A.原作の物語自体は、戦後の荒廃した長崎を舞台に、ある病院での出来事と一組の夫婦を中心に展開される群像劇といったところです。当時の闇市を支えていた下層階級の人々が、自分たちの生きていくための希望を求めて浦上天主堂の被爆したマリア像を盗み出すというもの。粗筋だけ書くと、きわめて戦後色の濃い人情話に思われてしまうので、あえてフライヤーには載せませんでした。それよりも、どんな考えを持って取り組んでいるのかということを表明した方が、親切だと思ったのです。最近やられる公演のほとんどは、何をするつもりなのか、またどんな考えをもった人たちが作るのかということをひた隠しにして、とりあえず当たり障りなく宣伝文句をつらねることが多いのですが、それには疑問を抱いています。もちろん、政治的なプロパガンダになってしまうと問題ですが、ある程度はどんな問題意識なのかということを伝える責任はあると思います。

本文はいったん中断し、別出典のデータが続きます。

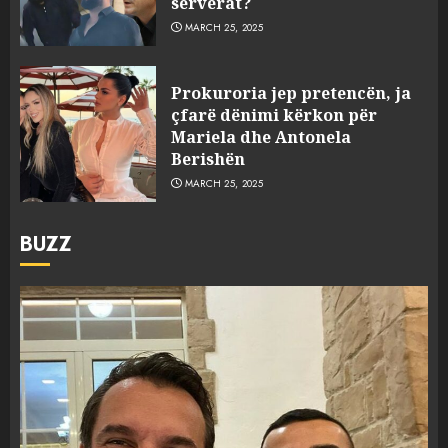
serverat?
MARCH 25, 2025
Prokuroria jep pretencën, ja
çfarë dënimi kërkon për
Mariela dhe Antonela
Berishën
MARCH 25, 2025
BUZZ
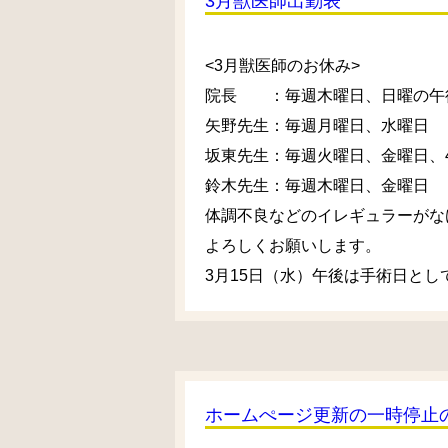
3月獣医師出勤表
<3月獣医師のお休み>
院長 ：毎週木曜日、日曜の午後
矢野先生：毎週月曜日、水曜日
坂東先生：毎週火曜日、金曜日、4日(
鈴木先生：毎週木曜日、金曜日
体調不良などのイレギュラーがな
よろしくお願いします。
3月15日（水）午後は手術日と
ホームぺージ更新の一時停止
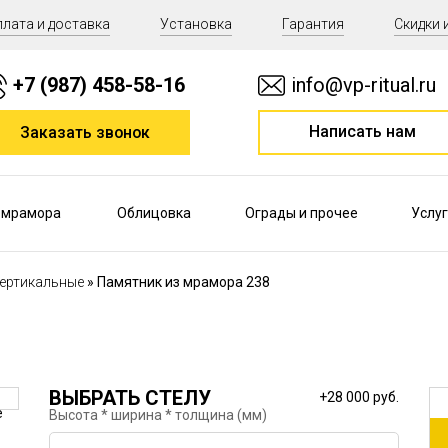
лата и доставка
Установка
Гарантия
Скидки 
+7 (987) 458-58-16
info@vp-ritual.ru
Написать нам
Заказать звонок
 мрамора
Облицовка
Ограды и прочее
Услуг
ертикальные
Памятник из мрамора 238
ВЫБРАТЬ СТЕЛУ
+28 000 руб.
е
Высота * ширина * толщина (мм)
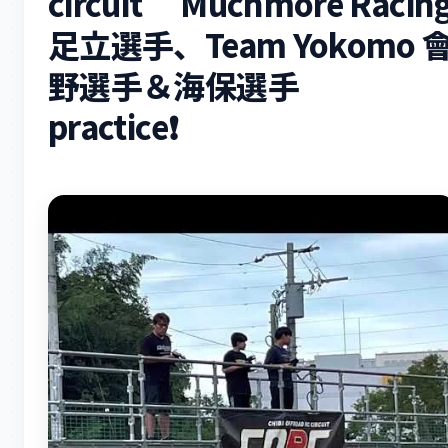
circuit Muchmore Racin
足立選手、Team Yokomo 
野選手＆海保選手
practice❗️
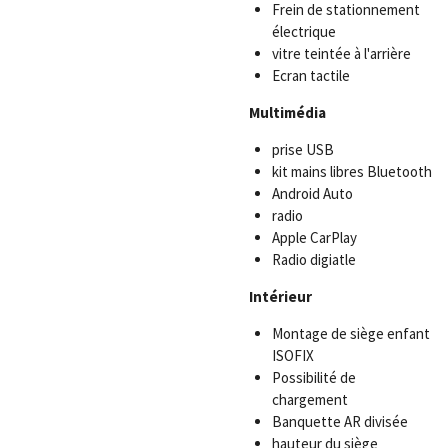
Frein de stationnement
électrique
vitre teintée à l'arrière
Ecran tactile
Multimédia
prise USB
kit mains libres Bluetooth
Android Auto
radio
Apple CarPlay
Radio digiatle
Intérieur
Montage de siège enfant
ISOFIX
Possibilité de
chargement
Banquette AR divisée
hauteur du siège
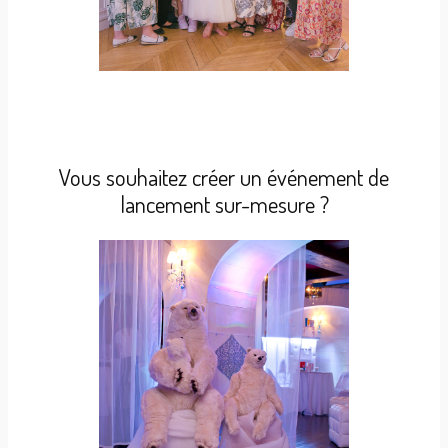
Vous souhaitez créer un événement de
lancement sur-mesure ?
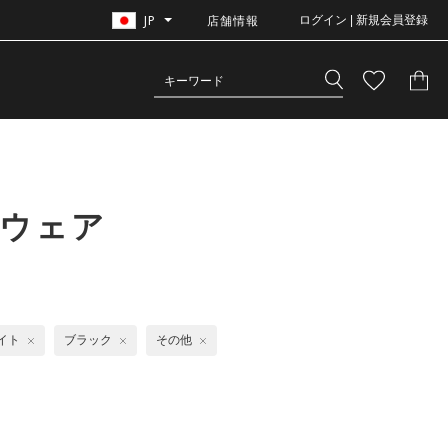
JP
店舗情報
ログイン | 新規会員登録
ムウェア
イト
ブラック
その他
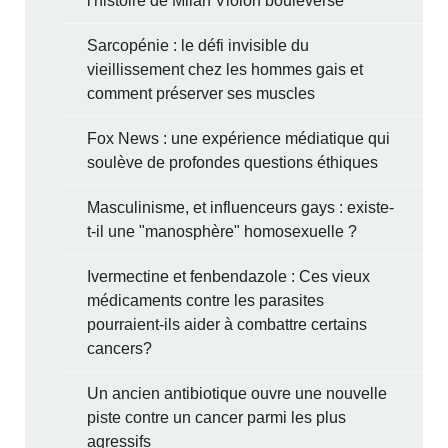
l'histoire de Milan Violon bouleverse
Sarcopénie : le défi invisible du
vieillissement chez les hommes gais et
comment préserver ses muscles
Fox News : une expérience médiatique qui
soulève de profondes questions éthiques
Masculinisme, et influenceurs gays : existe-
t-il une "manosphère" homosexuelle ?
Ivermectine et fenbendazole : Ces vieux
médicaments contre les parasites
pourraient-ils aider à combattre certains
cancers?
Un ancien antibiotique ouvre une nouvelle
piste contre un cancer parmi les plus
agressifs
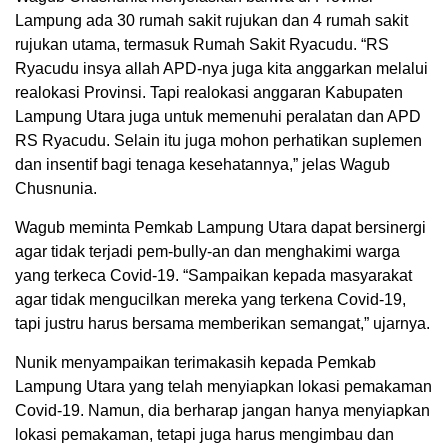
Lampung ada 30 rumah sakit rujukan dan 4 rumah sakit
rujukan utama, termasuk Rumah Sakit Ryacudu. “RS
Ryacudu insya allah APD-nya juga kita anggarkan melalui
realokasi Provinsi. Tapi realokasi anggaran Kabupaten
Lampung Utara juga untuk memenuhi peralatan dan APD
RS Ryacudu. Selain itu juga mohon perhatikan suplemen
dan insentif bagi tenaga kesehatannya,” jelas Wagub
Chusnunia.
Wagub meminta Pemkab Lampung Utara dapat bersinergi
agar tidak terjadi pem-bully-an dan menghakimi warga
yang terkeca Covid-19. “Sampaikan kepada masyarakat
agar tidak mengucilkan mereka yang terkena Covid-19,
tapi justru harus bersama memberikan semangat,” ujarnya.
Nunik menyampaikan terimakasih kepada Pemkab
Lampung Utara yang telah menyiapkan lokasi pemakaman
Covid-19. Namun, dia berharap jangan hanya menyiapkan
lokasi pemakaman, tetapi juga harus mengimbau dan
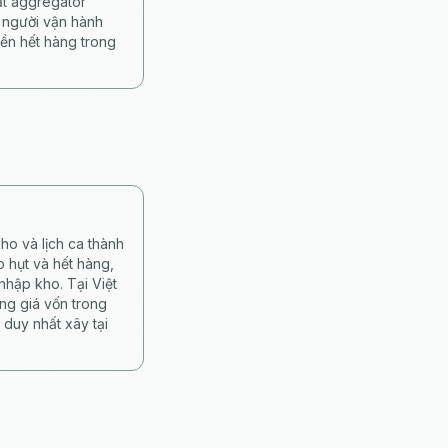
ặt aggregator
 người vận hành
ền hết hàng trong
ho và lịch ca thành
 hụt và hết hàng,
nhập kho. Tại Việt
ng giá vốn trong
duy nhất xây tại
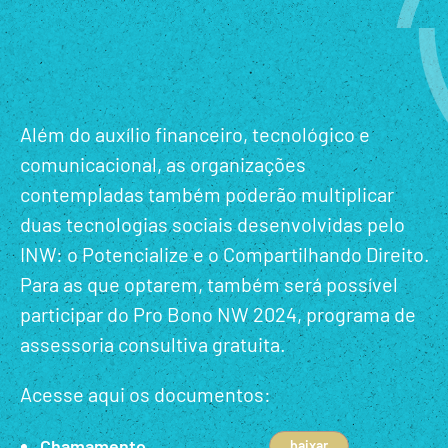
Além do auxílio financeiro, tecnológico e
comunicacional, as organizações
contempladas também poderão multiplicar
duas tecnologias sociais desenvolvidas pelo
INW: o Potencialize e o Compartilhando Direito.
Para as que optarem, também será possível
participar do Pro Bono NW 2024, programa de
assessoria consultiva gratuita.
Acesse aqui os documentos:
Chamamento
baixar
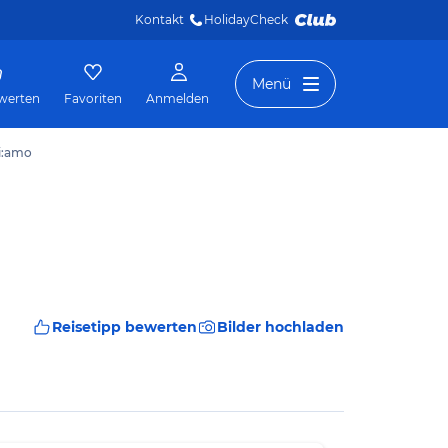
Kontakt
HolidayCheck 
Menü
werten
Favoriten
Anmelden
i:amo
Reisetipp bewerten
Bilder hochladen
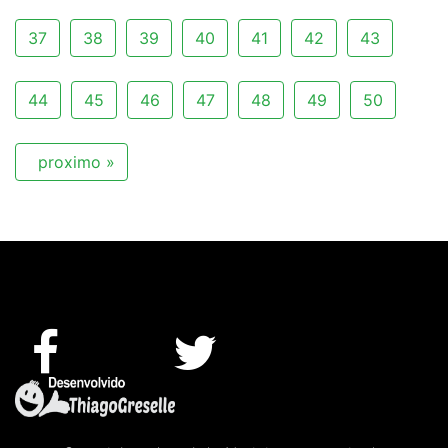
37
38
39
40
41
42
43
44
45
46
47
48
49
50
proximo »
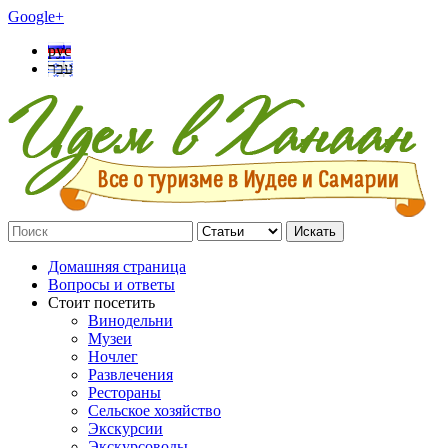
Google+
рус
עבר
Искать
Домашняя страница
Вопросы и ответы
Стоит посетить
Винодельни
Музеи
Ночлег
Развлечения
Рестораны
Сельское хозяйство
Экскурсии
Экскурсоводы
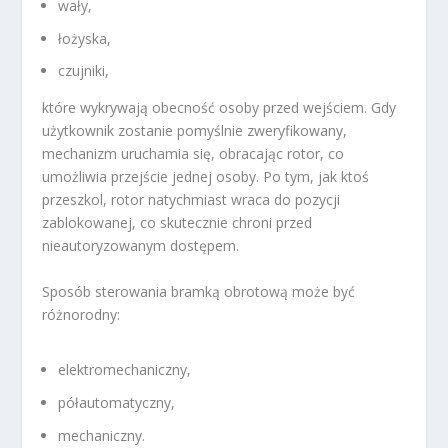
wały,
łożyska,
czujniki,
które wykrywają obecność osoby przed wejściem. Gdy
użytkownik zostanie pomyślnie zweryfikowany,
mechanizm uruchamia się, obracając rotor, co
umożliwia przejście jednej osoby. Po tym, jak ktoś
przeszkol, rotor natychmiast wraca do pozycji
zablokowanej, co skutecznie chroni przed
nieautoryzowanym dostępem.
Sposób sterowania bramką obrotową może być
różnorodny:
elektromechaniczny,
półautomatyczny,
mechaniczny.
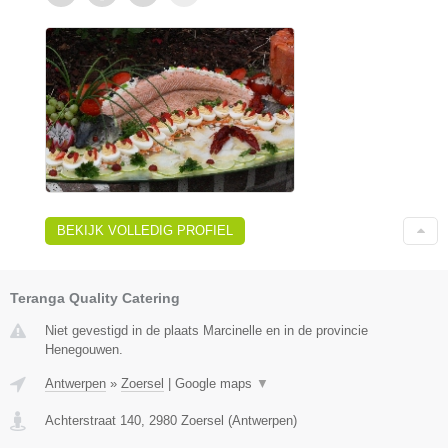
BEKIJK VOLLEDIG PROFIEL
Teranga Quality Catering
Niet gevestigd in de plaats Marcinelle en in de provincie
Henegouwen.
Antwerpen
»
Zoersel
|
Google maps
▼
Achterstraat 140
,
2980
Zoersel
(
Antwerpen
)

原作『マリアの首』への興味は、そのまま田中千禾夫の「私にとって演劇は祈りである」という言葉と繋がっています。演劇を《祈り》と言うには、計り知れない屈折がなければ言えないと思います。まずは、そのことを思考してみたかった。また、何故いまこの作品なのかというと、発表されてから今年で丁度五十年経ち、そこから発表当時と現代との差異を浮かび上がらせたかったからでもあります。被爆マリア像のゲルニカ輸送のニュースも偶然とはいえ、何かそういうことを考える時期に来ているのだと思います。予定では、八月に発表予定でしたが、諸事情あって延期になりました。ただ、そのことは結果的に良かったと思います。私たちが向き合わなければならない問題は、そういうことではなかった。それが何なのかは、作品を観て考えていただけたら幸いです。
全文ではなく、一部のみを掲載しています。